Une lande blanche, qu'est-ce que c'est ?
Ryô a hésité comme s'il cherchait ses mots, mais bientôt il m'a répondu :
C'est comme une étendue d'herbe sans aucune protection contre les intempéries, totalement exposée au danger, un lieu abstrait, flou, indiscernable..."
Le dernier roman de Hiromi Kawakami est la lande blanche des souvenirs et des secrets dans laquelle Miyako évolue. Cette femme qui, au fil des années, se sent de plus en plus vide, tente de trouver un sens à son existence et au choix plutôt incongru de vivre avec son frère.
"Nous ne sommes pas constitués de la signification que revêtent les événements, les choses qui se sont passées. Nous existons simplement au gré de ce qui nous arrive, nous sommes ce que nous sommes par hasard".

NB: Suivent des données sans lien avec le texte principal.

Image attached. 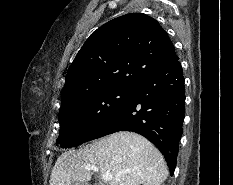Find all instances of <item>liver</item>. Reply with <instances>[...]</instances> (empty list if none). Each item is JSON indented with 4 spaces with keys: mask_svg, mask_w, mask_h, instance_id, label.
Segmentation results:
<instances>
[{
    "mask_svg": "<svg viewBox=\"0 0 233 185\" xmlns=\"http://www.w3.org/2000/svg\"><path fill=\"white\" fill-rule=\"evenodd\" d=\"M87 164L96 166L101 175L111 174L108 185H161L169 174L164 157L150 141L122 131L78 151L63 152L52 169L50 185H89L92 173L83 168Z\"/></svg>",
    "mask_w": 233,
    "mask_h": 185,
    "instance_id": "1",
    "label": "liver"
}]
</instances>
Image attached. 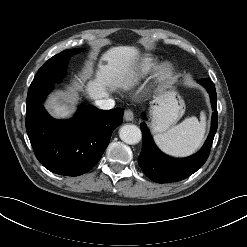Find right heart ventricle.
I'll return each instance as SVG.
<instances>
[{
  "label": "right heart ventricle",
  "instance_id": "e07e8e85",
  "mask_svg": "<svg viewBox=\"0 0 247 247\" xmlns=\"http://www.w3.org/2000/svg\"><path fill=\"white\" fill-rule=\"evenodd\" d=\"M156 60L151 56H144L138 60L134 66L132 73L129 75V81H135L138 78L149 73L155 66Z\"/></svg>",
  "mask_w": 247,
  "mask_h": 247
}]
</instances>
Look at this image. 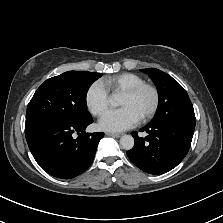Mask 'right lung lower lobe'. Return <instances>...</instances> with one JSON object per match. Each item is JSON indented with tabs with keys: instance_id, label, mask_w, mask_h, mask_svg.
Instances as JSON below:
<instances>
[{
	"instance_id": "98d812e1",
	"label": "right lung lower lobe",
	"mask_w": 223,
	"mask_h": 223,
	"mask_svg": "<svg viewBox=\"0 0 223 223\" xmlns=\"http://www.w3.org/2000/svg\"><path fill=\"white\" fill-rule=\"evenodd\" d=\"M86 123L51 122L25 128L29 149L36 162L50 175L69 179L91 164L104 133H85ZM77 132L78 137L73 138ZM80 132V133H79Z\"/></svg>"
}]
</instances>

Pourtant, ce roman se veut être rempli de sens. Tout en douceur, l'auteure emmène le lecteur vers une vérité indicible qu'on pourrait presque accepter tant elle peut couler de source dans le contexte du récit. Nous rentrons dans l'intimité d'une famille bien particulière, un huis clos fait de sons, de sensations et de silences qui remplissent les existences des protagonistes.